- **Entries provided**:
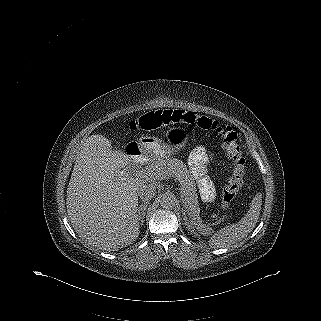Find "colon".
Wrapping results in <instances>:
<instances>
[{
	"label": "colon",
	"instance_id": "obj_1",
	"mask_svg": "<svg viewBox=\"0 0 321 321\" xmlns=\"http://www.w3.org/2000/svg\"><path fill=\"white\" fill-rule=\"evenodd\" d=\"M185 123L203 129L216 130L223 137V144L234 162V171L222 192V204L228 206L235 198L243 183L245 159L237 145V133L228 125H220L209 117L184 110H159L145 114L130 123L133 130H157L164 126Z\"/></svg>",
	"mask_w": 321,
	"mask_h": 321
}]
</instances>
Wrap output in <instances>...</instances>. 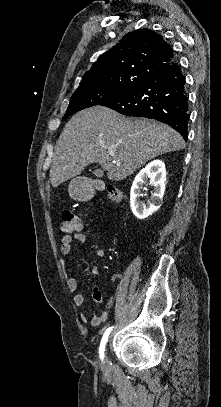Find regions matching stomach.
I'll return each mask as SVG.
<instances>
[{
  "label": "stomach",
  "instance_id": "obj_1",
  "mask_svg": "<svg viewBox=\"0 0 221 407\" xmlns=\"http://www.w3.org/2000/svg\"><path fill=\"white\" fill-rule=\"evenodd\" d=\"M69 193L73 199L79 201L87 200L89 197L88 190L81 178H75L70 182Z\"/></svg>",
  "mask_w": 221,
  "mask_h": 407
}]
</instances>
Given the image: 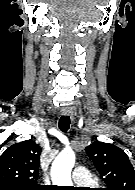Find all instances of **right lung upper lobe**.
I'll return each instance as SVG.
<instances>
[{
    "label": "right lung upper lobe",
    "mask_w": 135,
    "mask_h": 190,
    "mask_svg": "<svg viewBox=\"0 0 135 190\" xmlns=\"http://www.w3.org/2000/svg\"><path fill=\"white\" fill-rule=\"evenodd\" d=\"M41 148L32 140L8 147L0 157V190H36Z\"/></svg>",
    "instance_id": "right-lung-upper-lobe-1"
}]
</instances>
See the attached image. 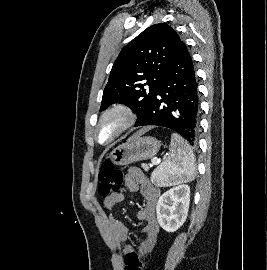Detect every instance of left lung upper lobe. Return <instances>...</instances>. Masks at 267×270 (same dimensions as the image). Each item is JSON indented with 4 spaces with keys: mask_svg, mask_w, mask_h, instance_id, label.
I'll use <instances>...</instances> for the list:
<instances>
[{
    "mask_svg": "<svg viewBox=\"0 0 267 270\" xmlns=\"http://www.w3.org/2000/svg\"><path fill=\"white\" fill-rule=\"evenodd\" d=\"M181 42L175 30L159 23L128 43L114 62L100 110L124 103L137 113L138 123L153 102Z\"/></svg>",
    "mask_w": 267,
    "mask_h": 270,
    "instance_id": "5c2ea615",
    "label": "left lung upper lobe"
}]
</instances>
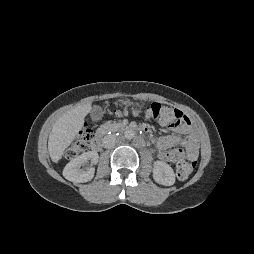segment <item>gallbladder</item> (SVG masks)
I'll list each match as a JSON object with an SVG mask.
<instances>
[{
	"label": "gallbladder",
	"instance_id": "gallbladder-1",
	"mask_svg": "<svg viewBox=\"0 0 254 254\" xmlns=\"http://www.w3.org/2000/svg\"><path fill=\"white\" fill-rule=\"evenodd\" d=\"M104 111L100 106H94L91 113L90 117L94 121H98L103 117Z\"/></svg>",
	"mask_w": 254,
	"mask_h": 254
}]
</instances>
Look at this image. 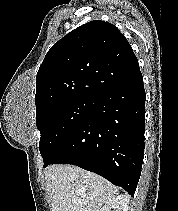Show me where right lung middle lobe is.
Returning a JSON list of instances; mask_svg holds the SVG:
<instances>
[{
	"instance_id": "1",
	"label": "right lung middle lobe",
	"mask_w": 178,
	"mask_h": 211,
	"mask_svg": "<svg viewBox=\"0 0 178 211\" xmlns=\"http://www.w3.org/2000/svg\"><path fill=\"white\" fill-rule=\"evenodd\" d=\"M96 99L73 98L59 101L36 112L41 133L39 149L43 159L87 117Z\"/></svg>"
}]
</instances>
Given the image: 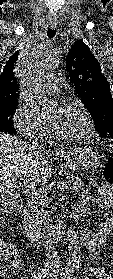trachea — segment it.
Returning a JSON list of instances; mask_svg holds the SVG:
<instances>
[{"instance_id": "trachea-1", "label": "trachea", "mask_w": 113, "mask_h": 279, "mask_svg": "<svg viewBox=\"0 0 113 279\" xmlns=\"http://www.w3.org/2000/svg\"><path fill=\"white\" fill-rule=\"evenodd\" d=\"M55 35H56V29H50V28H48V30H47V36H48L49 38H53Z\"/></svg>"}]
</instances>
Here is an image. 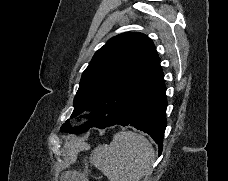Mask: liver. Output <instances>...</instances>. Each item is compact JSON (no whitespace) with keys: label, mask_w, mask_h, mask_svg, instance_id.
Instances as JSON below:
<instances>
[{"label":"liver","mask_w":228,"mask_h":181,"mask_svg":"<svg viewBox=\"0 0 228 181\" xmlns=\"http://www.w3.org/2000/svg\"><path fill=\"white\" fill-rule=\"evenodd\" d=\"M64 149L69 153V155H73L74 151H87V149H90V145L84 143V139H78V137H67Z\"/></svg>","instance_id":"6515ba94"}]
</instances>
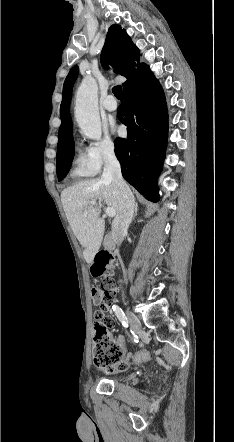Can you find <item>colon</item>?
<instances>
[{
  "label": "colon",
  "mask_w": 234,
  "mask_h": 442,
  "mask_svg": "<svg viewBox=\"0 0 234 442\" xmlns=\"http://www.w3.org/2000/svg\"><path fill=\"white\" fill-rule=\"evenodd\" d=\"M113 256L108 252L96 255L92 265L93 275L100 279V286L92 288L91 296L95 304L100 306L99 314H106V309L114 301L117 287L113 278L111 264ZM108 331H95L93 338V363L100 370L120 372L127 368L130 361L139 364L148 361L152 354L151 348L140 347L135 352H130L125 360L120 343L111 337Z\"/></svg>",
  "instance_id": "obj_1"
}]
</instances>
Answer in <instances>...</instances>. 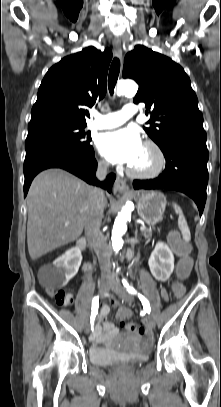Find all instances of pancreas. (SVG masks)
<instances>
[{
  "label": "pancreas",
  "mask_w": 221,
  "mask_h": 407,
  "mask_svg": "<svg viewBox=\"0 0 221 407\" xmlns=\"http://www.w3.org/2000/svg\"><path fill=\"white\" fill-rule=\"evenodd\" d=\"M143 236L148 239L152 236V231L151 229H145L144 231H142Z\"/></svg>",
  "instance_id": "pancreas-1"
}]
</instances>
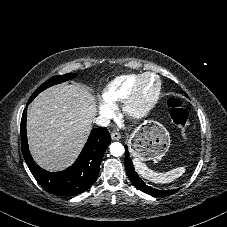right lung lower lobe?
<instances>
[{"mask_svg":"<svg viewBox=\"0 0 227 227\" xmlns=\"http://www.w3.org/2000/svg\"><path fill=\"white\" fill-rule=\"evenodd\" d=\"M26 116L27 107L21 119L22 153L37 182L49 193L60 196H74L87 190L96 181L101 160L111 142L107 129L92 130L75 163L64 171L54 173L40 168L32 159L27 142Z\"/></svg>","mask_w":227,"mask_h":227,"instance_id":"obj_1","label":"right lung lower lobe"}]
</instances>
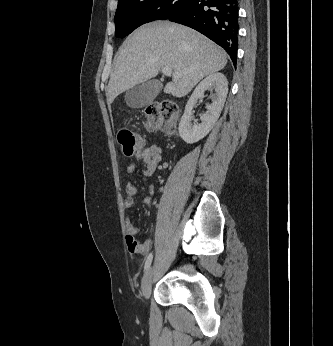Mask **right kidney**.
<instances>
[{"mask_svg": "<svg viewBox=\"0 0 333 346\" xmlns=\"http://www.w3.org/2000/svg\"><path fill=\"white\" fill-rule=\"evenodd\" d=\"M206 90L214 91L212 103L207 106V112L201 116L200 124H192V109L197 100L204 96ZM228 93V81L224 74L215 72L203 79L189 98L184 114L179 123V135L188 144L204 138L214 127L223 109Z\"/></svg>", "mask_w": 333, "mask_h": 346, "instance_id": "ca27d5eb", "label": "right kidney"}]
</instances>
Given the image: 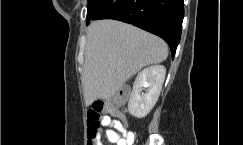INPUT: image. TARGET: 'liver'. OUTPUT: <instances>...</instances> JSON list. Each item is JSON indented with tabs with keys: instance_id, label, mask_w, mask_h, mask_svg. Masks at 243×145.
Returning a JSON list of instances; mask_svg holds the SVG:
<instances>
[{
	"instance_id": "liver-1",
	"label": "liver",
	"mask_w": 243,
	"mask_h": 145,
	"mask_svg": "<svg viewBox=\"0 0 243 145\" xmlns=\"http://www.w3.org/2000/svg\"><path fill=\"white\" fill-rule=\"evenodd\" d=\"M168 57L159 37L115 20L92 22L87 29L82 82L87 106L107 100L143 67Z\"/></svg>"
}]
</instances>
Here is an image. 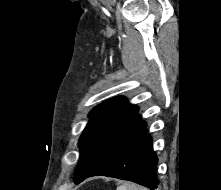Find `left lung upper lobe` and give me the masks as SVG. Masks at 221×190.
<instances>
[{
  "mask_svg": "<svg viewBox=\"0 0 221 190\" xmlns=\"http://www.w3.org/2000/svg\"><path fill=\"white\" fill-rule=\"evenodd\" d=\"M125 97L109 99L90 112L91 120L79 139L80 160L74 182L86 175L114 137L138 114Z\"/></svg>",
  "mask_w": 221,
  "mask_h": 190,
  "instance_id": "left-lung-upper-lobe-1",
  "label": "left lung upper lobe"
}]
</instances>
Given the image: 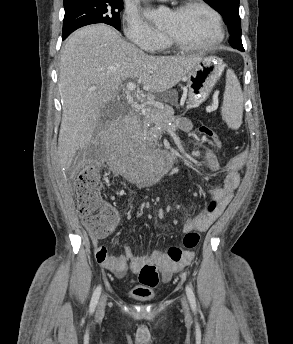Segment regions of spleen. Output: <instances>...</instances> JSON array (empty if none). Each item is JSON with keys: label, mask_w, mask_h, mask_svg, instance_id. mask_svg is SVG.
<instances>
[{"label": "spleen", "mask_w": 293, "mask_h": 344, "mask_svg": "<svg viewBox=\"0 0 293 344\" xmlns=\"http://www.w3.org/2000/svg\"><path fill=\"white\" fill-rule=\"evenodd\" d=\"M223 120L232 129H238L243 117V94L240 83L232 70L227 71L226 86L221 107Z\"/></svg>", "instance_id": "obj_1"}]
</instances>
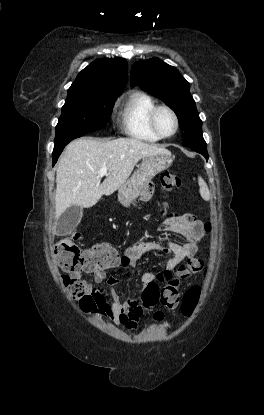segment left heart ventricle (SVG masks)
Here are the masks:
<instances>
[{
	"mask_svg": "<svg viewBox=\"0 0 264 415\" xmlns=\"http://www.w3.org/2000/svg\"><path fill=\"white\" fill-rule=\"evenodd\" d=\"M157 127L163 135L171 134L175 129V122L172 115L166 111L161 110L157 114Z\"/></svg>",
	"mask_w": 264,
	"mask_h": 415,
	"instance_id": "obj_1",
	"label": "left heart ventricle"
}]
</instances>
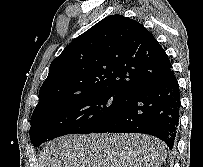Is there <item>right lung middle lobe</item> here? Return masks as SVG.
<instances>
[{"label": "right lung middle lobe", "instance_id": "dd1d6c3e", "mask_svg": "<svg viewBox=\"0 0 203 167\" xmlns=\"http://www.w3.org/2000/svg\"><path fill=\"white\" fill-rule=\"evenodd\" d=\"M126 101V96L111 91L64 99L34 111L30 139L42 143L67 134L92 133Z\"/></svg>", "mask_w": 203, "mask_h": 167}]
</instances>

- **To do**: The output must start at the line holding "segment left heart ventricle (SVG masks)", end at the last line of the listing above, and show each line exactly; please omit all pictures.

- **Your solution**:
segment left heart ventricle (SVG masks)
Here are the masks:
<instances>
[{
	"mask_svg": "<svg viewBox=\"0 0 264 415\" xmlns=\"http://www.w3.org/2000/svg\"><path fill=\"white\" fill-rule=\"evenodd\" d=\"M157 127L163 135L171 134L175 129V122L172 115L166 111L161 110L157 114Z\"/></svg>",
	"mask_w": 264,
	"mask_h": 415,
	"instance_id": "obj_1",
	"label": "left heart ventricle"
}]
</instances>
Is there <item>right lung middle lobe</item> here? Return masks as SVG.
<instances>
[{"label": "right lung middle lobe", "instance_id": "dd1d6c3e", "mask_svg": "<svg viewBox=\"0 0 203 167\" xmlns=\"http://www.w3.org/2000/svg\"><path fill=\"white\" fill-rule=\"evenodd\" d=\"M126 101V96L111 91L64 99L34 111L30 139L42 143L67 134L92 133Z\"/></svg>", "mask_w": 203, "mask_h": 167}]
</instances>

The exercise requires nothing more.